The result was a product that competitors eventually started copying. As Udit puts it, the key is treating CI not as a rearview mirror but as a GPS:
"It tells you where you should go in the future. It helps you look around corners. It shows you the map to where you need to go."
Where CI matters most across the product lifecycle
Ask most people when CI is most useful in the product development lifecycle, and they'll say ideation – helping generate ideas for what to build. In reality, that's probably where it matters least.

Product teams don't need more ideas. They're drowning in them. As Udit Misra puts it:
"Product teams are always drowning in good ideas. They don't need someone else to give them an idea for what to build. Everyone has an idea for what product should build. It's one of the pitfalls of being in product. The bottleneck is in prioritization and in positioning."
When CI drives product direction rather than filtering it, things can go wrong quickly:
"We don't need to design our product based on competitive paranoia. That leads to feature bloat."
– Udit Misra
Where CI really earns its keep is in helping product teams sequence their decisions – determining which of ten validated ideas to pursue first, based on market readiness, competitive gaps, and GTM fit. It then matters again in the run-up to launch, where CI insights should be arming your go-to-market organization with the arguments they need to win:
"Successful competitive intelligence will actually be evident at the phase prior to launch and in that launch moment. That comes with equipping the go-to-market organization with the right intelligence to be able to have those educated conversations. They will transform a discussion into a win."
– Gina Dragulin
That also means being honest about where you're still catching up. Transparency about current limitations – paired with a clear plan for what comes next – builds more trust with GTM teams than overpromising ever will.
Measuring the impact of CI
Proving the value of CI work is notoriously difficult. The most meaningful metrics, though, are the ones closest to revenue – win rates, churn impact, and influence on deals.
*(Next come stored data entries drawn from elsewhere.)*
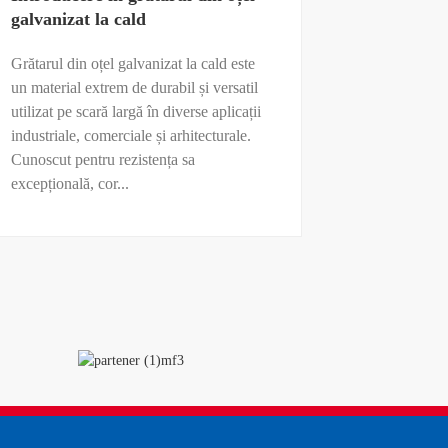
galvanizat la cald
Grătarul din oțel galvanizat la cald este
un material extrem de durabil și versatil
utilizat pe scară largă în diverse aplicații
industriale, comerciale și arhitecturale.
Cunoscut pentru rezistența sa
excepțională, cor...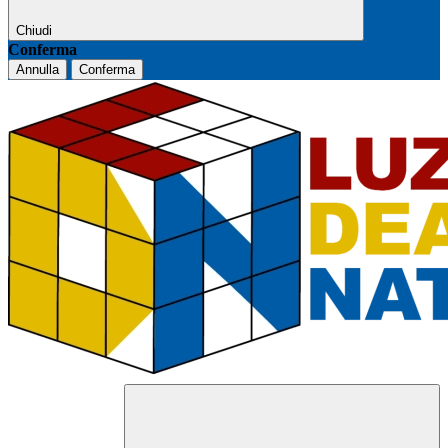
Chiudi
Conferma
Annulla
Conferma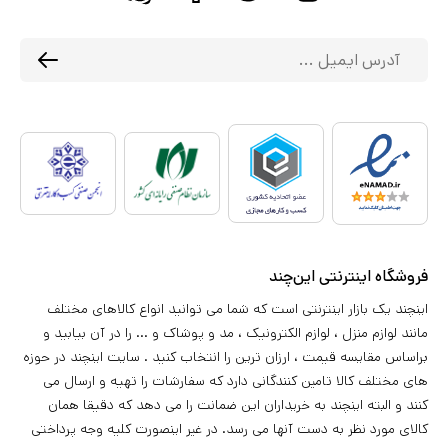
فروشگاه اینترنتی این‌چند
اینچند یک بازار اینترنتی است که شما می توانید انواع کالاهای مختلف
مانند لوازم منزل ، لوازم الکترونیک ، مد و پوشاک و ... را در آن بیابید و
براساس مقایسه قیمت ، ارزان ترین را انتخاب کنید . سایت اینچند در حوزه
های مختلف کالا تامین کنندگانی دارد که سفارشات را تهیه و ارسال می
کنند و البته اینچند به خریداران این ضمانت را می دهد که دقیقا همان
کالای مورد نظر به دست آنها می رسد. در غیر اینصورت کلیه وجه پرداختی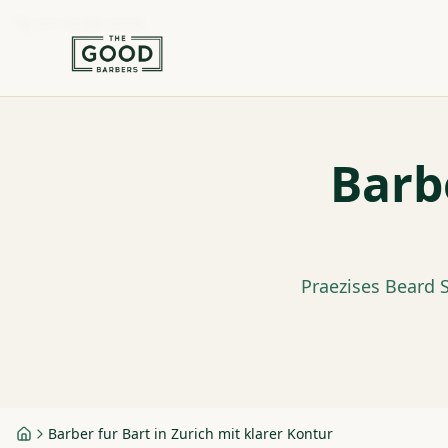
+41 44 280 29 29
Barbe
Praezises Beard S
Barber fur Bart in Zurich mit klarer Kontur
Startseite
Everything else risks becoming a vanity metric.

As Gina Dragulin points out, one insight that generates a million dollars in revenue is worth far more than a hundred that don't move the needle:
"The true final validation is going to be your impact or influence on revenue. How are you helping the business actually drive revenue, drive market share, and really win in the market?"
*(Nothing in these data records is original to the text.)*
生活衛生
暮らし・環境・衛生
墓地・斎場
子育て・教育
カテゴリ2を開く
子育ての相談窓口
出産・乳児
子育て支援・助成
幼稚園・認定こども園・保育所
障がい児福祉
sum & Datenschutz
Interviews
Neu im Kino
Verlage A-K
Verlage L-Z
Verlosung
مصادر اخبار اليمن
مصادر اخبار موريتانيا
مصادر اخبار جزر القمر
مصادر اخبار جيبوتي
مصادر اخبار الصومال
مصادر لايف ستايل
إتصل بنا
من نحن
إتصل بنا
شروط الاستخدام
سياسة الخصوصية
Beyond the numbers, Udit Misra tracks a "product confidence score" – how confident engineering and PM teams are in CI recommendations – as well as the rate at which those recommendations actually get implemented. Both are useful proxies for whether CI is genuinely influencing decisions or just informing them.
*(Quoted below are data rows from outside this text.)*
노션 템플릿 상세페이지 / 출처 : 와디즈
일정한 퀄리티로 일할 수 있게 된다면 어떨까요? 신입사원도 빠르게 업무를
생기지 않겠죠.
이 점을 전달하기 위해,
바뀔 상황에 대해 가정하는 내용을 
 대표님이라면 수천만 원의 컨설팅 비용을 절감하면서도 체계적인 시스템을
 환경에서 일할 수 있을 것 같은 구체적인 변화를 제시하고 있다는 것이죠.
There's also a more qualitative – but equally telling – signal to watch for. When the rest of the organization starts generating CI of its own, you know you've built something real. When sales reps bring you market observations from customer calls, when PMs connect product feedback to competitive positioning, the intelligence function has become genuinely embedded in the culture:
"I love when I see sales guys coming to us saying, 'I heard this, I heard that – I think this is something we may want to experiment with.' It's a true indication that you're building a culture where customers are being centred, and folks are thinking in the sense of differentiation."
– Gina Dragulin
The bottom line
CI's value in product development comes from being embedded early, speaking product's language, and helping teams answer the question that matters most: why should we prioritize this – and why should we prioritize it now?
Get that right, and CI stops being a function that informs decisions and becomes one that shapes them. That’s where the real impact lies.
Quotes in this article have been lightly edited for clarity and are drawn from a panel discussion at the 2025 Competitive Intelligence Summit.